INSTRUCTIONS TO FOLLOW — Tally the lines in the records underneath that contain the string "have", and state the figure by itself.

+++ SUPPLIED MATERIAL +++

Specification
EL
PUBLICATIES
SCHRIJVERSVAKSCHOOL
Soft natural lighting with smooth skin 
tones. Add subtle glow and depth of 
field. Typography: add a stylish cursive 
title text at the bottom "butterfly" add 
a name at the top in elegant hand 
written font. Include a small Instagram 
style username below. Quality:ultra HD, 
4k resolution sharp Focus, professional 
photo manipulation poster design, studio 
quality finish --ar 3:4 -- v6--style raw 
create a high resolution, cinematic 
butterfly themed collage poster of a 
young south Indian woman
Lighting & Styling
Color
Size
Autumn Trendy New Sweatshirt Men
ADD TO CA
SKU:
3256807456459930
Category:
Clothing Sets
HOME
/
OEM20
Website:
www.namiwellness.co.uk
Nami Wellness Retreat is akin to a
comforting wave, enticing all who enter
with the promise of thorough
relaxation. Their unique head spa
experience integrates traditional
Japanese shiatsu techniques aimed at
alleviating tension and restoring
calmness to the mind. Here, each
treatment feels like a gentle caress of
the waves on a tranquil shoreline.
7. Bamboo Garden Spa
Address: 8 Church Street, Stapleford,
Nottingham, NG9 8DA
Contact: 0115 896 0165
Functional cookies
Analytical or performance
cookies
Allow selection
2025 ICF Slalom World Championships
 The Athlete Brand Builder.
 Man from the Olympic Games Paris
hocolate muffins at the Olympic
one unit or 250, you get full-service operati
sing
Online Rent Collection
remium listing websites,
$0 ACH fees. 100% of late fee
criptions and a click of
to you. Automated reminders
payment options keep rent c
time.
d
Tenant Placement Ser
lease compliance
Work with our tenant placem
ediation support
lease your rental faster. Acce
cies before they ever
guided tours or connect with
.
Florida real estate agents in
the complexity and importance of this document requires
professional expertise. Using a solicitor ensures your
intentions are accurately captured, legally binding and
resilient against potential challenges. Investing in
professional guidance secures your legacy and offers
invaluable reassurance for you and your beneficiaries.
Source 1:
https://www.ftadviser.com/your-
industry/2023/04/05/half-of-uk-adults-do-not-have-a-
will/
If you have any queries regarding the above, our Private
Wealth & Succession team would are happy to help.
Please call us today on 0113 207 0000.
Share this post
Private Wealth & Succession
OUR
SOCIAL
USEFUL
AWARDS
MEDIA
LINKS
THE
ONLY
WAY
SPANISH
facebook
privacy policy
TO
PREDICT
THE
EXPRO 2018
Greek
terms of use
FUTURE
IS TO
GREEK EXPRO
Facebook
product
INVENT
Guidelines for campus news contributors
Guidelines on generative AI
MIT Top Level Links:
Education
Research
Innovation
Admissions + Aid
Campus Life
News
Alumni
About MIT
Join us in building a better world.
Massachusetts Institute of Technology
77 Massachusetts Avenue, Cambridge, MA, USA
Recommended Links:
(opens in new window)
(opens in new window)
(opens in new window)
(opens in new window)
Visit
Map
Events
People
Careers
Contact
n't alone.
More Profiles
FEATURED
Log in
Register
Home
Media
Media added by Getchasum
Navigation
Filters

+++

EXERCISE RESULT — 2